**DATA TO PROCESS**
· · · · · · ·

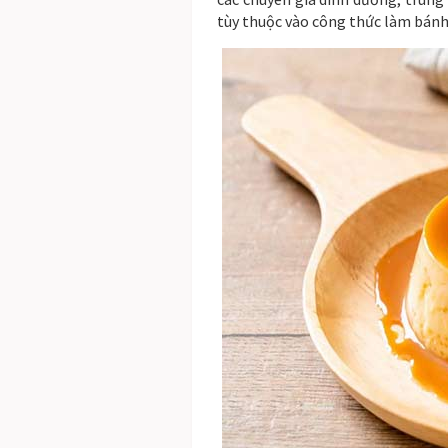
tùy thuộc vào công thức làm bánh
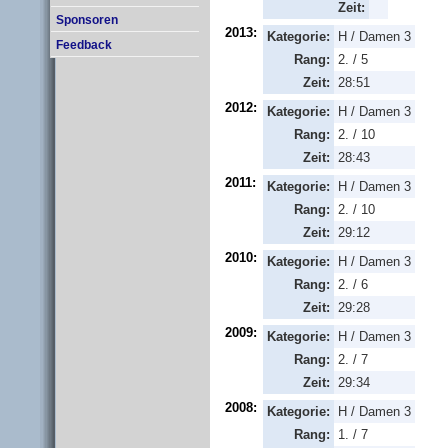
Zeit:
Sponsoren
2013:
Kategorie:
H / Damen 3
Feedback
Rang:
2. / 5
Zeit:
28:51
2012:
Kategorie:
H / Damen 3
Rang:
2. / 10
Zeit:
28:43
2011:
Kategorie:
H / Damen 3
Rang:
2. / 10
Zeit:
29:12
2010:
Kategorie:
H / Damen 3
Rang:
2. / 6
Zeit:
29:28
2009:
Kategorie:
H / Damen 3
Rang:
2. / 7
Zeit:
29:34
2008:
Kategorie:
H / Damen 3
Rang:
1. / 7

· · · · · · ·

**ABOUT THIS EXERCISE**
Pictures must not appear in the copy, and every record must be restated word for word.

**FINISHED TASK**
tùy thuộc vào công thức làm bánh
Zeit:
Sponsoren
2013:
Kategorie:
H / Damen 3
Feedback
Rang:
2. / 5
Zeit:
28:51
2012:
Kategorie:
H / Damen 3
Rang:
2. / 10
Zeit:
28:43
2011:
Kategorie:
H / Damen 3
Rang:
2. / 10
Zeit:
29:12
2010:
Kategorie:
H / Damen 3
Rang:
2. / 6
Zeit:
29:28
2009:
Kategorie:
H / Damen 3
Rang:
2. / 7
Zeit:
29:34
2008:
Kategorie:
H / Damen 3
Rang:
1. / 7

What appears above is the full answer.